Lecture 1: Welcome and Introduction

CBIO (CSCI) 4835/6835: Introduction to Computational Biology

Overview and Objectives

In this lecture, we'll define and discuss the field of "computational biology" and motivate programming in a wet lab setting. We'll also go over the logistics of CBIO 4835/6835 and how the course will proceed over the semester. By the end of this lecture, you should be able to

  • Define "computational biology" and the importance of having coding skills
  • Define the Python programming language
  • Take the course pre-test (Google doc, linked at the end)
  • Log into the course Slack channel and JupyterHub

What is "Computational Biology"?

Is it "biology, but with computers"?

What does that even mean, anyway?

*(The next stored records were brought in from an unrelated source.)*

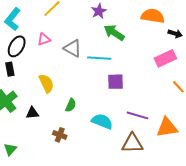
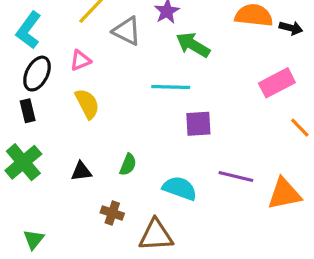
black arrow: (175, 34) -> (291, 28), moved
gray triangle: (73, 48) -> (127, 31), moved
yellow semicircle: (46, 83) -> (87, 104), moved
black triangle: (32, 113) -> (81, 171), moved
brown triangle: (132, 143) -> (156, 235), moved

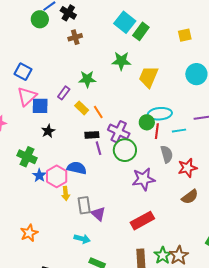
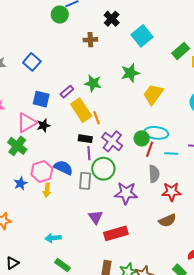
black cross: (68, 13) -> (112, 19), moved
green rectangle: (141, 31) -> (181, 51), moved
green star: (121, 61) -> (130, 73), turned -30
pink triangle: (27, 96) -> (27, 123), moved
yellow rectangle: (82, 108) -> (81, 110), size x1.6
green circle: (125, 150) -> (103, 169), moved
blue star: (39, 175) -> (20, 183), moved
gray rectangle: (84, 205) -> (85, 181), moved
purple triangle: (98, 214) -> (95, 217), moved
cyan arrow: (82, 239) -> (53, 238), turned 147

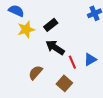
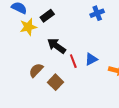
black rectangle: (51, 25) -> (47, 16), moved
brown square: (64, 83) -> (56, 82), moved

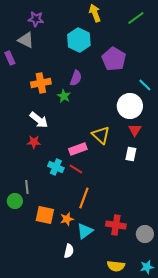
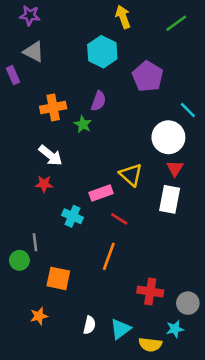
purple star: (36, 19) -> (30, 15), moved
white rectangle: (131, 154) -> (170, 199), size x1.5
red line: (76, 169) -> (119, 219), moved
orange star: (67, 219) -> (39, 316), moved
cyan triangle: (85, 231) -> (120, 329), moved
cyan star: (147, 267) -> (175, 329), moved

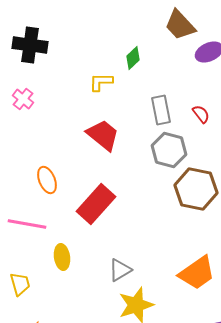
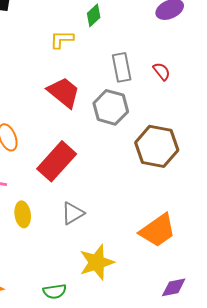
gray hexagon: (169, 150) -> (111, 107), moved
gray triangle: (120, 270) -> (73, 213), moved

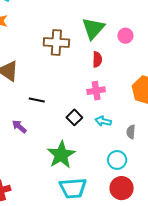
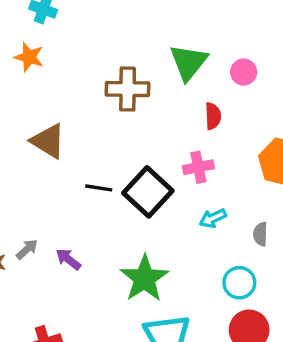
red semicircle: (97, 59) -> (213, 116), moved
black square: (74, 117) -> (148, 192), moved, size x1.8
cyan arrow: (103, 121) -> (213, 218), turned -35
purple arrow: (19, 127) -> (68, 259), moved

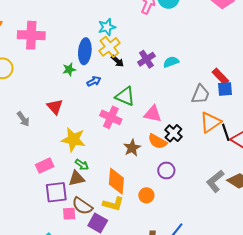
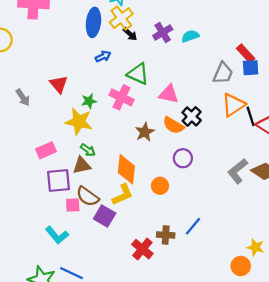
green star: (69, 69) -> (89, 101), moved
yellow L-shape: (113, 204) -> (122, 195), turned -40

Is using Excel considered "computational"?

What differentiates biology from computational biology?

What about quantitative biology? Where does that fit in?

Is that a subset of computational biology, or is computational biology a subset of it? Or do they just share some overlap?

And isn't all this just "bioinformatics"?

what

compbio

bioinf

subfields

For the purposes of this course, I'm less concerned with properly categorizing computational biology vs bioinformatics, and more interested in

  • Giving everyone the opportunity to gain experience in programming
  • Teaching Python
  • Surveying computational methods in a biological context
  • Improving everyone's skills to be more productive and successful researchers

Why Python?

python

logo

Python

The language is designed from the ground-up to be easy to use.

It's a full-featured (like C++ or Java), powerful language that can be used in a lot of different contexts.

Most importantly, it's free: a completely open-source platform that costs nothing.

Python is also an extremely popular language.

Of course, while that may turn off the programming language hipsters, it does mean that the language and its surrounding ecosystem has lots of momentum. This comes in handy when we want to explore specific problems!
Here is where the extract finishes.